*** ENTRIES PROVIDED ***

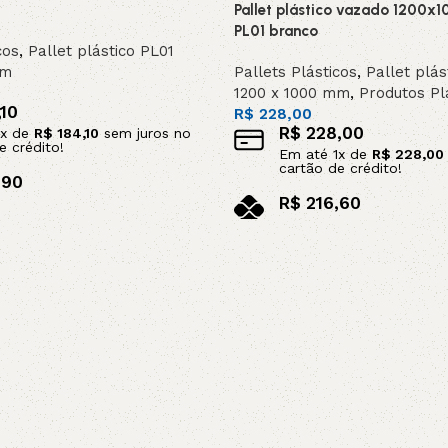
Pallet plástico vazado 1200
PL01 branco
cos
,
Pallet plástico PL01
mm
Pallets Plásticos
,
Pallet plás
1200 x 1000 mm
,
Produtos Pl
10
R$
228,00
R$
228,00
x de
R$
184,10
sem juros no
e crédito!
Em até
1
x de
R$
228,00
cartão de crédito!
,90
R$
216,60
no pix
arrinho
Adicionar ao carrinho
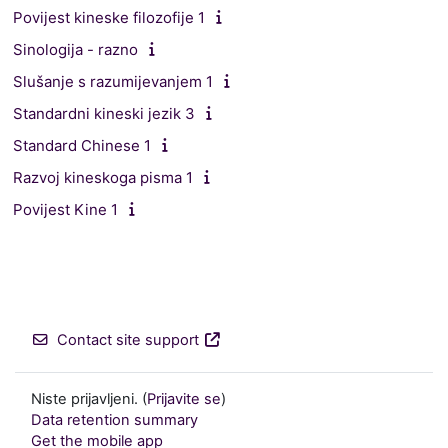
Povijest kineske filozofije 1
Sinologija - razno
Slušanje s razumijevanjem 1
Standardni kineski jezik 3
Standard Chinese 1
Razvoj kineskoga pisma 1
Povijest Kine 1
Contact site support
Niste prijavljeni. (
Prijavite se
)
Data retention summary
Get the mobile app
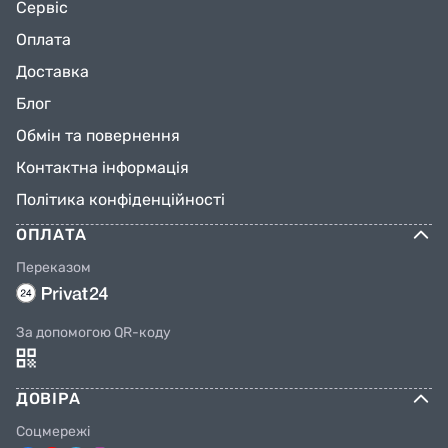
Сервіс
Оплата
Доставка
Блог
Обмін та повернення
Контактна інформація
Політика конфіденційності
ОПЛАТА
Переказом
За допомогою QR-коду
ДОВІРА
Соцмережі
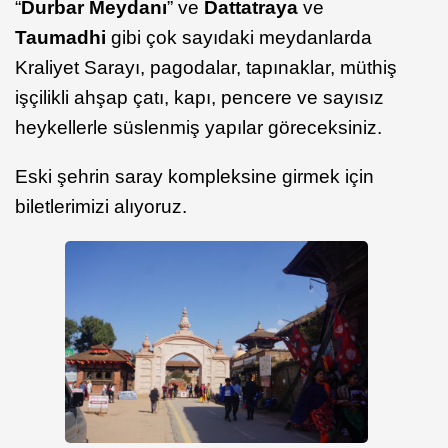
“
Durbar Meydanı
” ve
Dattatraya
ve
Taumadhi
gibi çok sayıdaki meydanlarda
Kraliyet Sarayı, pagodalar, tapınaklar, müthiş
işçilikli ahşap çatı, kapı, pencere ve sayısız
heykellerle süslenmiş yapılar göreceksiniz.
Eski şehrin saray kompleksine girmek için
biletlerimizi alıyoruz.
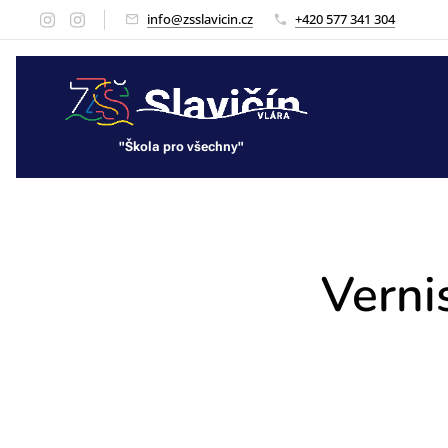
info@zsslavicin.cz
+420 577 341 304
"Škola pro všechny"
"Škola pro všechny"
Verni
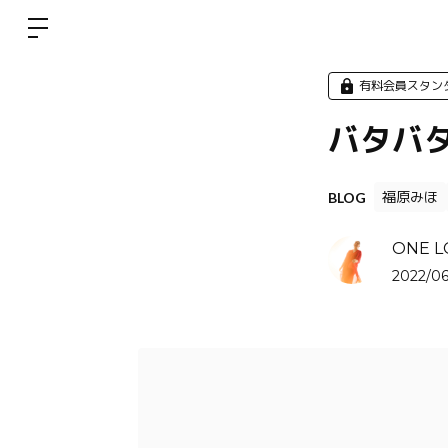
有料会員スタン
バタバ
福原みほ
BLOG
ONE L
2022/06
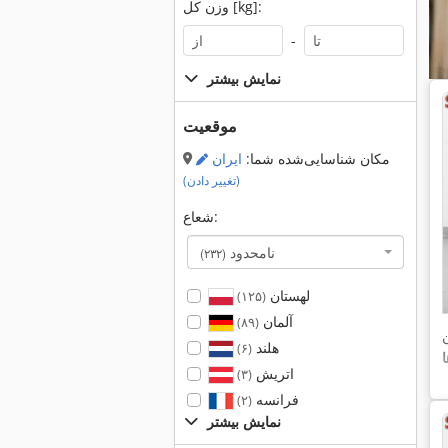
وزن کل [kg]:
-
نمایش بیشتر
موقعیت
مکان شناسایی‌شده شما:
ایران
(تغییر دادن)
شعاع:
نامحدود
(۲۳۲)
لهستان
(۱۲۵)
آلمان
(۸۹)
هلند
(۶)
اتریش
(۳)
فرانسه
(۲)
نمایش بیشتر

*** End of ENTRIES PROVIDED ***

EXERCISE DETAILS –
Because only the text is wanted, repeat all the entries exactly and leave out the pictures.

EXERCISE RESULT –
Pallet plástico vazado 1200
PL01 branco
cos
,
Pallet plástico PL01
mm
Pallets Plásticos
,
Pallet plás
1200 x 1000 mm
,
Produtos Pl
10
R$
228,00
R$
228,00
x de
R$
184,10
sem juros no
e crédito!
Em até
1
x de
R$
228,00
cartão de crédito!
,90
R$
216,60
no pix
arrinho
Adicionar ao carrinho
Povijest kineske filozofije 1
Sinologija - razno
Slušanje s razumijevanjem 1
Standardni kineski jezik 3
Standard Chinese 1
Razvoj kineskoga pisma 1
Povijest Kine 1
Contact site support
Niste prijavljeni. (
Prijavite se
)
Data retention summary
Get the mobile app
Сервіс
Оплата
Доставка
Блог
Обмін та повернення
Контактна інформація
Політика конфіденційності
ОПЛАТА
Переказом
За допомогою QR-коду
ДОВІРА
Соцмережі
“
Durbar Meydanı
” ve
Dattatraya
ve
Taumadhi
gibi çok sayıdaki meydanlarda
Kraliyet Sarayı, pagodalar, tapınaklar, müthiş
işçilikli ahşap çatı, kapı, pencere ve sayısız
heykellerle süslenmiş yapılar göreceksiniz.
Eski şehrin saray kompleksine girmek için
biletlerimizi alıyoruz.
info@zsslavicin.cz
+420 577 341 304
"Škola pro všechny"
"Škola pro všechny"
Verni
有料会員スタン
バタバ
福原みほ
BLOG
ONE L
2022/06
وزن کل [kg]:
-
نمایش بیشتر
موقعیت
مکان شناسایی‌شده شما:
ایران
(تغییر دادن)
شعاع:
نامحدود
(۲۳۲)
لهستان
(۱۲۵)
آلمان
(۸۹)
هلند
(۶)
اتریش
(۳)
فرانسه
(۲)
نمایش بیشتر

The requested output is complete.